Actually it was called "Rhomania," and they continued to identify as a republic/res publica/politeia rather than switch to calling themselves an empire after the reign of Augustus.
Ῥωμανία can be transliterated as "Romania" or "Rhomania". "Rhomania" is less common.
Arguing about whether the Roman Empire called itself an 'empire' is kind of nonsensical. They called it an imperium, or a basileia, fairly regularly, but neither of those terms was intrinsically non-republican; various republican officials held imperium as well. I don't think that any academic seriously contests that the Empire from Augustus onward was a military dictatorship and a monarchy, and that this was a meaningful change that fundamentally altered the levers of power in the state. Sure, it retained some of the institutions of a Republic, in altered forms, but so did men like Jiang Jieshi. Republicanism was a talisman for a long time with meaningful symbology, true, but so what? The existence of Saddam Husayn's Republican Guard didn't make Iraq anything other than a dictatorship.
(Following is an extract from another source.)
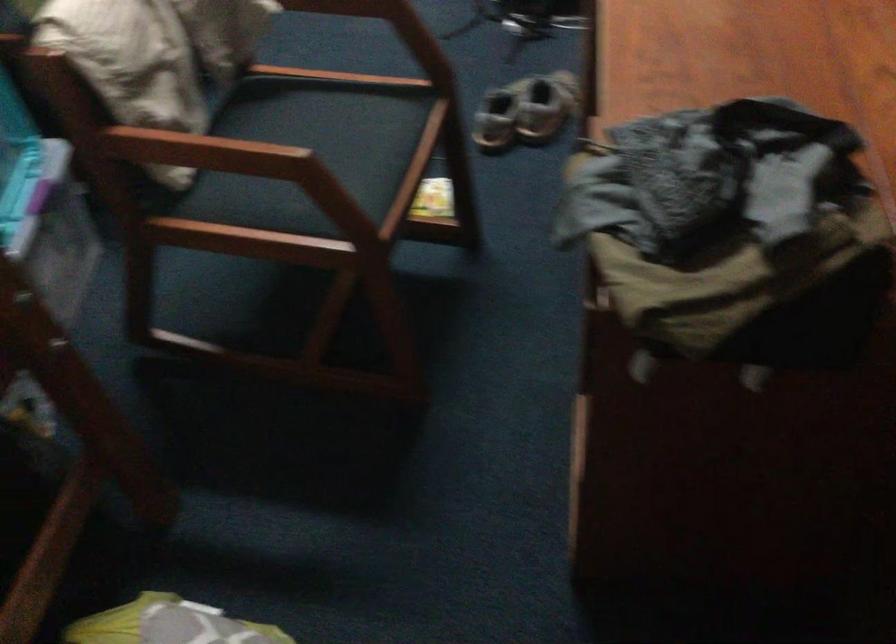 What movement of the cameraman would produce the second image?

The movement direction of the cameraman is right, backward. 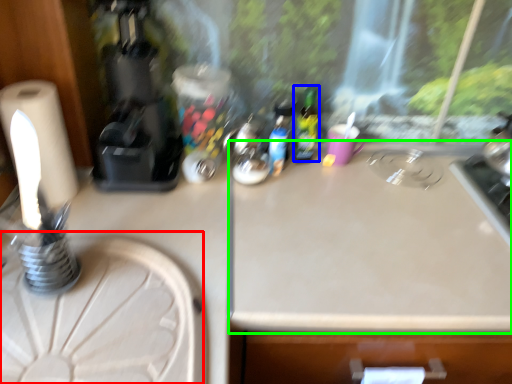 Question: Based on their relative distances, which object is farther from round table (highlighted by a red box)? Choose from bottle (highlighted by a blue box) and counter top (highlighted by a green box).

Choices:
 (A) bottle
 (B) counter top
Later Romans were actually fairly democratic, as their emperors would not often dare execute major initiatives without first announcing the idea in the hippodrome and receiving applause. If the crowd instead voiced its displeasure, the emperor would tend to present it as someone else's idea that he too opposed. Once power had retreated behind the walls of Constantinople, the emperors had much more to fear from the locals rioting than from any external enemies.
There were actually quite a few bloodless coups. Rebellions were almost just elections, with armed rebel leaders parading towards the palace just hoping to inspire the mob to side with them and demonstrate that the will of the people and thus of God as to who should rule them had changed.
Not...really. Acclamation, when it was sought, could usually be orchestrated in advance. To go back to the Saddam example, it was worth about as much as those 99% favorable ballots. Or, to use a more contemporary example, it's like how most Hellenistic monarchs, when going to "allied" poleis, would be "voted" various honors by the
bouleutai, when everybody knew that the guy with the army gets the honors whether they wanted him to get them or not. There's no meaningful element of democracy there.
Coups were only bloodless when the victim was unwilling to fight them, or unable; while the mood of the Constantinopolitan populace might be turned in favor of one side or another, that had basically nothing to do with an election. You might as well say that tsarist Russia was democratic because Nikolai II abdicated without a fight in 1917. And there were an awful lot of coups that were not bloodless, and certainly not decided by the people of Constantinople, or any other city for that matter. What was democratic about the civil wars of the 980s, or the so-called "Seven Revolutions" at the dawn of the eighth century?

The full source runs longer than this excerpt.